▸ What this task involves:
Exact copy, pictures excluded: please retype every record below.
------ Data for processing
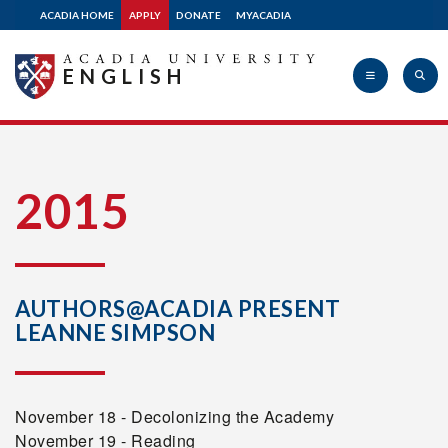
ACADIA HOME
APPLY
DONATE
MYACADIA
ENGLISH
Acadia
2015
University
AUTHORS@ACADIA PRESENT
LEANNE SIMPSON
November 18 - Decolonizing the Academy
November 19 - Reading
------------
▸ The completed task:
ACADIA HOME
APPLY
DONATE
MYACADIA
ENGLISH
Acadia
2015
University
AUTHORS@ACADIA PRESENT
LEANNE SIMPSON
November 18 - Decolonizing the Academy
November 19 - Reading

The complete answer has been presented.